The two formed the DADA2 Foundation. Chambers organized the conference; Bell handled the communications and built a website. Together, they raised funds to help bring in doctors and families from overseas. To maximize attendance, they held the conference near NIH headquarters in Bethesda, the day before a big rheumatology conference.

The DADA2 conference, in November 2016, drew 136 doctors and scientists from 16 countries, representing 26 different specialties. The experts shared scientific abstracts and took part in panels, while 70 patients and family members compared notes on DADA2 at a concurrent patient conference.

Bell and Chambers believe the event represents the shortest time between the reported discovery of a disease and the convening of a large-scale scientific conference.

Investigating the ADA2 mutation

At the conference, Lee learned that ADA2, the missing enzyme, is made by the white blood cells known as monocytes and macrophages. “That’s intriguing because there is no other condition where a defect in a gene expressed in monocytes or macrophages is associated with vasculitis and stroke,” he says. “Being a monocyte biologist, I was interested in what this enzyme has to do with a monocyte’s natural function, and how its absence causes disease.”
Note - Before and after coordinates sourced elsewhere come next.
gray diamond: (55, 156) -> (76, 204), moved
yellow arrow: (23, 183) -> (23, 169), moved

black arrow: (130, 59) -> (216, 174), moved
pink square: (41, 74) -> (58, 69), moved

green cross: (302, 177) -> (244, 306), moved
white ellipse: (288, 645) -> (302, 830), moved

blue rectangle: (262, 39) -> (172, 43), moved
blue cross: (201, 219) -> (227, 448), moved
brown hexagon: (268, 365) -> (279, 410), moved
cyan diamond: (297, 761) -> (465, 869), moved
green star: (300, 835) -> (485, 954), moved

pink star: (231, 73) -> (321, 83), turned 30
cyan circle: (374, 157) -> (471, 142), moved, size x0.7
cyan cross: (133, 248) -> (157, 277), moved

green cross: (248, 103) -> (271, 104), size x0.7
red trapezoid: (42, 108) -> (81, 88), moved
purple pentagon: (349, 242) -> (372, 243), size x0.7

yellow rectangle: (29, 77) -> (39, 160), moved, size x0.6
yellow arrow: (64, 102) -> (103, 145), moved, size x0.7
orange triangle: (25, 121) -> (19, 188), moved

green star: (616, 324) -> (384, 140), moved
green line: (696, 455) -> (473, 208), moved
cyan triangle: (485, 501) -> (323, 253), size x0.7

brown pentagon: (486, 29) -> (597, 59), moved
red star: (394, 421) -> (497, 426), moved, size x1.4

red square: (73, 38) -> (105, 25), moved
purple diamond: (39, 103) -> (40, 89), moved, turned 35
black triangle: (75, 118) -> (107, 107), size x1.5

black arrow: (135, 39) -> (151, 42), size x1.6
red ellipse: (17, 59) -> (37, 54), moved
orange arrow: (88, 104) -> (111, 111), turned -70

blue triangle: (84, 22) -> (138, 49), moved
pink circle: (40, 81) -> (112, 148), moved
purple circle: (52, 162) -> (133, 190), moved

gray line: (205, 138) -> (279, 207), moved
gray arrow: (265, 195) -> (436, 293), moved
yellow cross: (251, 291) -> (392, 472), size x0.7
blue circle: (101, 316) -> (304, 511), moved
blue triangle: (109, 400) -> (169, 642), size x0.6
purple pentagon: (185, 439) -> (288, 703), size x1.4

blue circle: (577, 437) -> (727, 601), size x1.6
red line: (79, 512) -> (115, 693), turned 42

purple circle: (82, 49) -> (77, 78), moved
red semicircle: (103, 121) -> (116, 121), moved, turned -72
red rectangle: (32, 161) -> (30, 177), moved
ADA2, the enzyme missing in DADA2, is made by monocytes and macrophages. The fact that its expression is restricted to white blood cells makes bone marrow transplant (BMT) feasible for this disease, says Lee. However, BMT remains a toxic and risky procedure.

Vanessa has two different ADA2 mutations. One hasn’t yet been defined, but it somehow prevents the gene from being transcribed to RNA, so the enzyme is never made. The other causes ADA2 to get stuck inside the cell.

Interestingly, deficiency of ADA1, a closely related protein, is a common cause of severe combined immune deficiency (a.k.a. “bubble boy disease”). ADA2 seems to have a similar enzymatic function to ADA1 — only it’s 100 times weaker.

Lee recently received a Boston Children’s Hospital career development grant for a project to investigate the mutations’ effects. It’s titled, “Mechanism of Inflammation in Systemic Vasculitis Caused by Deficiency of Adenosine Deaminase 2.”

He plans to directly investigate the effects of ADA2 mutations in human cells. He can produce them through gene editing or by introducing patients’ DNA — then do tests on the cells and investigate the effects of TNF inhibitors. Bell and Lee remain in close contact, texting frequently.

DADA2: A work in progress

Vanessa, now age 4, is doing remarkably well. But her parents still worry about the long term. Bone marrow transplant could offer a permanent cure, replacing Vanessa’s immune system with a new one. Some children with DADA2 have had it, but it’s a very toxic and risky procedure.

Other possibilities to be explored are enzyme replacement therapy, or perhaps gene therapy to correct the mutation. The DADA2 Foundation has formed a patient registry that could help lay the groundwork for such efforts and is raising money to support new research.

Since the conference in 2016, at least four independent medical collaborations have been launched.

“This is just the beginning,” says Bell.